For its second OFF ROAD exhibition, Zeno X Gallery again departs from its regular gallery program to present work by nine international artists who are collaborating with the gallery for the first time.

OFF ROAD II features work by Mounira Al Solh, Troy Michie, Hana Miletić, Kresiah Mukwazhi, Dona Nelson, Lisa Oppenheim, Sara Ouhaddou, Diane Simpson and Zhang Yunyao. A mix of artists from different corners of the world and from different generations, each with their own view and unique way of expressing thoughts and feelings through painting, sculpture, drawing, photography, textile installations and stained-glass windows.

DIANE SIMPSON

Diane Simpson creates sculptures and drawings that refer to often overlooked elements in clothing and architecture, such as decorative details or accessories like collars, sleeves, wall sconces, hats, and bibs. She works with cardboard, plywood, fiberboard, aluminium and other industrial materials, which she manually transforms into structures that feel almost like three-dimensional drawings. Her creative process involves three steps. She first selects a subject from her personal archive of images taken from sources such as encyclopedias, fashion magazines and catalogues. She then translates the found image into elaborate drawings in pencil on graph paper, rotating her subject at a forty-five-degree angle. The drawing serves as a blueprint for the final sculpture but also exists in its own right. Finally, she renders the drawing into a meticulously hand-crafted three-dimensional sculpture, which balances between the literal and the distorted, the strange and the familiar. For the Apron series (2000–2005), she has chosen to focus on a typically female and domestic garment, and the Peplum works (2014–2016) highlight the flare of fabric attached to the hem of a blouse or dress to accentuate the waist. By placing these marginal subjects in the center of attention, Simpson upends traditional hierarchies and challenges the distinctions between essence and ornament, object and detail, figuration and abstraction.

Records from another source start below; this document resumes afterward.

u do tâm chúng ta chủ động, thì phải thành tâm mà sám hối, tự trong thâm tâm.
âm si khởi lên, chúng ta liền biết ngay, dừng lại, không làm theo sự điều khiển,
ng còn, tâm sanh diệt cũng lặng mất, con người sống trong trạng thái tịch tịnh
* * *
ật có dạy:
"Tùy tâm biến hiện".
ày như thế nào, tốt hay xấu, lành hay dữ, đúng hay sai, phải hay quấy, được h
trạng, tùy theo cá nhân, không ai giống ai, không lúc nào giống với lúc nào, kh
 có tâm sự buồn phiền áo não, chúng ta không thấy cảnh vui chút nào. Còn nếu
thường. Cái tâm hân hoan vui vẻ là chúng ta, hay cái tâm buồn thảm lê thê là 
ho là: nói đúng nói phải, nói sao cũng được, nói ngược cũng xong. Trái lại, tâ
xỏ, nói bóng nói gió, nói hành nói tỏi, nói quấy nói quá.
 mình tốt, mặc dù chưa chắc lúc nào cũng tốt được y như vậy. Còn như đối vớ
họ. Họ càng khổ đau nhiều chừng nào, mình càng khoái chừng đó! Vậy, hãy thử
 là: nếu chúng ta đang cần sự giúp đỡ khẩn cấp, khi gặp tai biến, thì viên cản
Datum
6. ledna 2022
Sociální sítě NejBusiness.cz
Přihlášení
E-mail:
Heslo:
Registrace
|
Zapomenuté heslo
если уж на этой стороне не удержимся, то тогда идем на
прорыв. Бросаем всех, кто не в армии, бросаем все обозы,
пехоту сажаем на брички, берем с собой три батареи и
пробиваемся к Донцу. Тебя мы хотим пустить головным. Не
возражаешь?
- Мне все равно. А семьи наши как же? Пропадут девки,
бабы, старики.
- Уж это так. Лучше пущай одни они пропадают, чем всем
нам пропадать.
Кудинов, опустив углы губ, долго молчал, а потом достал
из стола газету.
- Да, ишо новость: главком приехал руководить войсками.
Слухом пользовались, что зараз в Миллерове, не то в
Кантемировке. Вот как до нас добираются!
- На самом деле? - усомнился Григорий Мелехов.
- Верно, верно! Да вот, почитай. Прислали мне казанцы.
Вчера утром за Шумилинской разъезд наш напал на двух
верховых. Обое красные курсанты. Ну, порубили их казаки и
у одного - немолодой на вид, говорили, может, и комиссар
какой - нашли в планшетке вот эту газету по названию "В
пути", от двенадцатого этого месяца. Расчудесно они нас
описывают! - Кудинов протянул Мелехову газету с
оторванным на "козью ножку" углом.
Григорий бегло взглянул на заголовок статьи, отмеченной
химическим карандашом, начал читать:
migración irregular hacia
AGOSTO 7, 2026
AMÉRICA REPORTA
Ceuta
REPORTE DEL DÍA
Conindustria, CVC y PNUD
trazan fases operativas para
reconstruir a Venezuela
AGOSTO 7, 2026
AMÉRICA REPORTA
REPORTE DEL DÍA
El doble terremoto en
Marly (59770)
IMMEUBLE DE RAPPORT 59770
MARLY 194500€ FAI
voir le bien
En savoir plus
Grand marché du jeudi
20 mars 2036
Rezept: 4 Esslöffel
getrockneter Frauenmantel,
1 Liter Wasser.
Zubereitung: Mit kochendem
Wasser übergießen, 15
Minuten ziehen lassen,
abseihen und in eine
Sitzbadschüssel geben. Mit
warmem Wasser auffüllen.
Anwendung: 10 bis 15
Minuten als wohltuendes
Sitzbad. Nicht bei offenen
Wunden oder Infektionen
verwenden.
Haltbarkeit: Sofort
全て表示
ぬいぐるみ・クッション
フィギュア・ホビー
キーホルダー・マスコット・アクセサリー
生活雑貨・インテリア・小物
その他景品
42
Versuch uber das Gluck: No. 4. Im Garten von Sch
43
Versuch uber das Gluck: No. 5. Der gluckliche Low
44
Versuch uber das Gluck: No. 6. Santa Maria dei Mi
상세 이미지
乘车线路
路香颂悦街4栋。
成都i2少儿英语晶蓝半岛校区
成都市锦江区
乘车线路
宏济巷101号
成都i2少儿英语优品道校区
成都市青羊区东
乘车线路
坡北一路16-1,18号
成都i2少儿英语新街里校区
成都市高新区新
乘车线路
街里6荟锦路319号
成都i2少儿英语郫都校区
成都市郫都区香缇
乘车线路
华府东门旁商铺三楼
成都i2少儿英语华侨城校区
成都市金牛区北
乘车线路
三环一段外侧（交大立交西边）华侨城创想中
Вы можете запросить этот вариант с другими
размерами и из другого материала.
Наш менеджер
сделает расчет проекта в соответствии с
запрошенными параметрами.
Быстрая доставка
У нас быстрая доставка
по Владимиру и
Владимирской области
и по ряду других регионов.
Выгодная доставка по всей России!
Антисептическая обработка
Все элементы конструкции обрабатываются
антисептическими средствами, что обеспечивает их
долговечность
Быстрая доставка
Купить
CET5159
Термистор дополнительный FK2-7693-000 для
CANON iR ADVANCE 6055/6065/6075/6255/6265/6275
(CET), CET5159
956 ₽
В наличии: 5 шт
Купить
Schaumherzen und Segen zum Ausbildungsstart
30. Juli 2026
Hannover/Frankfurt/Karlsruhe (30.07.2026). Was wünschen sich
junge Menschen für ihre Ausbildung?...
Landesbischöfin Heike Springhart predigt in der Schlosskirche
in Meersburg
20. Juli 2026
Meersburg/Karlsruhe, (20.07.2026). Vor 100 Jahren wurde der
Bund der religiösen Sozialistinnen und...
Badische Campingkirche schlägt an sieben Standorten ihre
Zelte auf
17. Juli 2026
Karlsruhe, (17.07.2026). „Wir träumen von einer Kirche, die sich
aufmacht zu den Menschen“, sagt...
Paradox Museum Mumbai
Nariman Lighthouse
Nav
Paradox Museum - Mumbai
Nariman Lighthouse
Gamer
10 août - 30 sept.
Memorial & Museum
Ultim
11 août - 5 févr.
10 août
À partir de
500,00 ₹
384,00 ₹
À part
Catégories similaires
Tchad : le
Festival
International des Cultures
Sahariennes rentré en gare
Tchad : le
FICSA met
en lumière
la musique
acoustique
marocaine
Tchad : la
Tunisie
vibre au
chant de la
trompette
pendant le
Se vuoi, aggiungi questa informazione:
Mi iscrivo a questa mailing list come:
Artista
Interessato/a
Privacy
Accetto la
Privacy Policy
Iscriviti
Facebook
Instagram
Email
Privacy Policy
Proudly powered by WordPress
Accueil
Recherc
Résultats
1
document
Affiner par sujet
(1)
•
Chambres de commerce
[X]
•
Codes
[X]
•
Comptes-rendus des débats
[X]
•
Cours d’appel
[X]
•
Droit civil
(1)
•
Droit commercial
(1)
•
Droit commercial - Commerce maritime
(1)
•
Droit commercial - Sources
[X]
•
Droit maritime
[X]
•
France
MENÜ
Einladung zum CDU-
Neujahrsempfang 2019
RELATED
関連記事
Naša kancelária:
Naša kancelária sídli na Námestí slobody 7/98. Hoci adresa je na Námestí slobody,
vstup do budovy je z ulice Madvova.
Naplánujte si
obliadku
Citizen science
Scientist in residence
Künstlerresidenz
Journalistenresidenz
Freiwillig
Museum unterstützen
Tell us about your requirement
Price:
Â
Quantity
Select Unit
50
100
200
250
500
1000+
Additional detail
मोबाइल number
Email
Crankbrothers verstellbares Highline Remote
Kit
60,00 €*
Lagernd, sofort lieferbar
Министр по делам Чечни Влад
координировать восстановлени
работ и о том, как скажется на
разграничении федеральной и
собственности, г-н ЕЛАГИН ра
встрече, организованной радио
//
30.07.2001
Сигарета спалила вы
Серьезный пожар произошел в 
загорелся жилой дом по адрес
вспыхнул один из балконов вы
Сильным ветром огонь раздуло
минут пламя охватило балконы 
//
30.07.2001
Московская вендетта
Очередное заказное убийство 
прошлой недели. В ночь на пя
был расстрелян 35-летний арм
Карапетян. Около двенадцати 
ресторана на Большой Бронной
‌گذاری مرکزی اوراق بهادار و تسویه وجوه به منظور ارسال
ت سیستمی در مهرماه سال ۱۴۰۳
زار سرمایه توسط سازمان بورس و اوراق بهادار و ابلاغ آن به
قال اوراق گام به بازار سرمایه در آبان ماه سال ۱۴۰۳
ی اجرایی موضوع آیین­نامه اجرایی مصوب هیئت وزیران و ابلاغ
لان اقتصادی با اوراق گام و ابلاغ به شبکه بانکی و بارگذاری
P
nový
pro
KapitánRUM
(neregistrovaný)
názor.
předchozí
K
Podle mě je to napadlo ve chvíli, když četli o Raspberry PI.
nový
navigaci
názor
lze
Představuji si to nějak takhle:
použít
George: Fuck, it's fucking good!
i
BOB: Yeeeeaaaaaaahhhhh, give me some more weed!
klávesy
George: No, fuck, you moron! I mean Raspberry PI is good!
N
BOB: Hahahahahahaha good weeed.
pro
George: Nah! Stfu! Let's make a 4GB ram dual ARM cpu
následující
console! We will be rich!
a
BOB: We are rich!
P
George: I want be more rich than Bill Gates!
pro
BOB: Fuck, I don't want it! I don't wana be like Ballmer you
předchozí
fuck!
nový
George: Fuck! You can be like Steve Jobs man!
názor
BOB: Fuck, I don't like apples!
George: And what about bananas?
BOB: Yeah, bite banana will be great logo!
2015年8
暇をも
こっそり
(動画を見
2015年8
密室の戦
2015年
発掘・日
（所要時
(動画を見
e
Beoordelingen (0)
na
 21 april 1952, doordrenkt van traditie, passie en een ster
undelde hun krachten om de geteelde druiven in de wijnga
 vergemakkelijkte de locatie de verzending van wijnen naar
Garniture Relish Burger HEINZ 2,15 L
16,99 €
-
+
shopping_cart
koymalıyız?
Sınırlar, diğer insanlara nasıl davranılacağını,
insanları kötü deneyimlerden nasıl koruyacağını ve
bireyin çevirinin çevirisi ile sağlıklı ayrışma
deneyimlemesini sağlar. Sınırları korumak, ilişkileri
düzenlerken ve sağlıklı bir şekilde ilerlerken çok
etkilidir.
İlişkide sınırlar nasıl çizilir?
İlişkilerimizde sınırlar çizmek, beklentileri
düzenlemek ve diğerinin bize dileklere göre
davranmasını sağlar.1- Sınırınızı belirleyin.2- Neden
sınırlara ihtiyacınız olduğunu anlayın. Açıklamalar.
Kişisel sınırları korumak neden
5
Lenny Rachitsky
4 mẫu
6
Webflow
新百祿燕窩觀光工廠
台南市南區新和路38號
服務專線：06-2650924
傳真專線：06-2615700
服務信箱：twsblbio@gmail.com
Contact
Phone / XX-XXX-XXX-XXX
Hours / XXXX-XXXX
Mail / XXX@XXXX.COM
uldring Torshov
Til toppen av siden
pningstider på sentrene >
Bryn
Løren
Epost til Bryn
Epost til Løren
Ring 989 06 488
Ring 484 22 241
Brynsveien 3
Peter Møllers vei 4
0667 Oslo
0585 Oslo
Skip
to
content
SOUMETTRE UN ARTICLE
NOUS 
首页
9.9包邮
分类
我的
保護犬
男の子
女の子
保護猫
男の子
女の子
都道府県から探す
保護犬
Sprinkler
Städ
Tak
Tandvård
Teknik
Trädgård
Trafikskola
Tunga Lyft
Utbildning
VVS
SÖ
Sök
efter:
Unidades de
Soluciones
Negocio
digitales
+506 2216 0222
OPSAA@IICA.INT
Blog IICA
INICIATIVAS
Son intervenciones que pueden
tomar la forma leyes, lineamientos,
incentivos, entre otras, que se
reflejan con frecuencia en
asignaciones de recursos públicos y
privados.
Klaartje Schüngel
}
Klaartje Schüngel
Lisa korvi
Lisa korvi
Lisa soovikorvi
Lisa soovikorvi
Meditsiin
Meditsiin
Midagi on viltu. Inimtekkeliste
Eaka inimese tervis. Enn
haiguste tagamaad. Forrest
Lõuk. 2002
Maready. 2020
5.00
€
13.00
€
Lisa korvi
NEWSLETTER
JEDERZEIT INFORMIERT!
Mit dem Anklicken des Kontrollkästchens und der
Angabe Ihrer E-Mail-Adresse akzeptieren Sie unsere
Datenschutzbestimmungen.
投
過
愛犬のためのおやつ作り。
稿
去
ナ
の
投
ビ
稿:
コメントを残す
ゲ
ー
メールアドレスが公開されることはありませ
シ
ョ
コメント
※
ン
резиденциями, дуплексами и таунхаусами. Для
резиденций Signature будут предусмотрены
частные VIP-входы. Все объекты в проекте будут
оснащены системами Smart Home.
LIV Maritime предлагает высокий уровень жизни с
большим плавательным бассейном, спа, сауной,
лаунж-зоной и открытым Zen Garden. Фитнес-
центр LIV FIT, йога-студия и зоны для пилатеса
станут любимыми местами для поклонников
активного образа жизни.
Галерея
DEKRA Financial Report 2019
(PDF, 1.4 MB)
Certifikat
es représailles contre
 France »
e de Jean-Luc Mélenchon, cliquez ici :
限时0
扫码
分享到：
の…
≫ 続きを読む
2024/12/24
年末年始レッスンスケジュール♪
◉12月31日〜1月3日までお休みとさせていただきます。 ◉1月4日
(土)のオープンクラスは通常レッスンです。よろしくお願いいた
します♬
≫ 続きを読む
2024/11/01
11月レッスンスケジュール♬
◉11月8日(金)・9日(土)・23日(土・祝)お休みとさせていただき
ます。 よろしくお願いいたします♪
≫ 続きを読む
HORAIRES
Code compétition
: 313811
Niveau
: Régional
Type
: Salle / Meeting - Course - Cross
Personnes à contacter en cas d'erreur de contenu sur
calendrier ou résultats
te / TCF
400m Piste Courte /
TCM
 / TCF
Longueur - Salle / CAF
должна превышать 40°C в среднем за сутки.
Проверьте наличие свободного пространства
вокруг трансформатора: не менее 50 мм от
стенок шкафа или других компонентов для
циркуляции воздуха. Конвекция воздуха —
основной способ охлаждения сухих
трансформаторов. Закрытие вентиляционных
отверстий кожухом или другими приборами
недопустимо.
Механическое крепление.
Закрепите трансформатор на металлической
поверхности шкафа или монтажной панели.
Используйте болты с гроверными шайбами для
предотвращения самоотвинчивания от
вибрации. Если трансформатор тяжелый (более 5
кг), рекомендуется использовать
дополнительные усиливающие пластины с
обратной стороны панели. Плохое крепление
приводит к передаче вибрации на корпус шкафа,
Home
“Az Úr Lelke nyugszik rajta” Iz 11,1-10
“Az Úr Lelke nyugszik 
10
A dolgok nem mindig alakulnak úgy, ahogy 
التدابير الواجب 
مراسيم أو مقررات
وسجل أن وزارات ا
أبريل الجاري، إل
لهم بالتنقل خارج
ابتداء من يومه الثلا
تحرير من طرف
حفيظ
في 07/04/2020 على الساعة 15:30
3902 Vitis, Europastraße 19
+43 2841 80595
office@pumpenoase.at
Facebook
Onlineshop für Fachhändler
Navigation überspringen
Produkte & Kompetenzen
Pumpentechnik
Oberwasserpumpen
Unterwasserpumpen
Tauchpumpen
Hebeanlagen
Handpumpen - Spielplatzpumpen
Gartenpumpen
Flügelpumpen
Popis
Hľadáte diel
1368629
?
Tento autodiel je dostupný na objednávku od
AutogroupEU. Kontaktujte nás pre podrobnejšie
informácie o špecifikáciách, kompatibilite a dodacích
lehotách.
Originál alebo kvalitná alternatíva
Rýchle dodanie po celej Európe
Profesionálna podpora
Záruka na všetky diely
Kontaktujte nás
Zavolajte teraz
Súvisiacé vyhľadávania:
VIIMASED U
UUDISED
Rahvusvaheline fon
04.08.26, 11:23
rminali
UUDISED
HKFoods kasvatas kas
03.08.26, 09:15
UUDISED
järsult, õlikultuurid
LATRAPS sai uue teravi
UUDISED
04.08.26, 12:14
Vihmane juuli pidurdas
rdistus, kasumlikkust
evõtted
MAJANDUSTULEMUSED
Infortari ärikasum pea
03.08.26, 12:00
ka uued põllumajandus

Diane Simpson was born in 1935 in Joliet, Illinois (US). She lives and works in Chicago. Although she has been active as an artist for the last forty years, she has only obtained critical acclaim in the past decade. Her first solo museum exhibition in Europe was held at the Nottingham Contemporary in 2020. She was included in the Whitney Biennial in 2019. She has had solo exhibitions at the Frey Art Museum in Seattle (2019), the Museum of Contemporary Art in Chicago (2016), the Institute of Contemporary Art in Boston (2015), and New York University (2014). Her work can be found in the collection of the Whitney Museum of American Art in New York, the Art Institute of Chicago, the Museum of Contemporary Art in Chicago, M Woods in Beijing, the Pérez Art Museum Miami, KADIST in Paris and San Francisco and the Espoo Museum of Modern Art in Finland, among others.

HANA MILETIĆ

Hana Miletić uses weaving as a way to speak about care and repair as well as labour and ecology. The works on view in OFF ROAD II are all part of her series Materials (2015–present). In this series she first photographs acts of repair in the urban environment, for instance the repair of a broken window or a damaged car side mirror with bands of tape or plastic. She then replicates the scale, shape and colour of these repairs and translates them into woven artworks. Through the precise and slow process of weaving, she counteracts standardization, automation and the speed of the economy. In OFF ROAD II Miletić presents five works that are inspired by repairs she stumbled upon in the neighborhood around the gallery. In all these works, she used casein milk fibers as a reference to the gallery’s previous function as a milk factory. Moreover, these fibers also bear witness to the artist’s preoccupation with the use of sustainable materials.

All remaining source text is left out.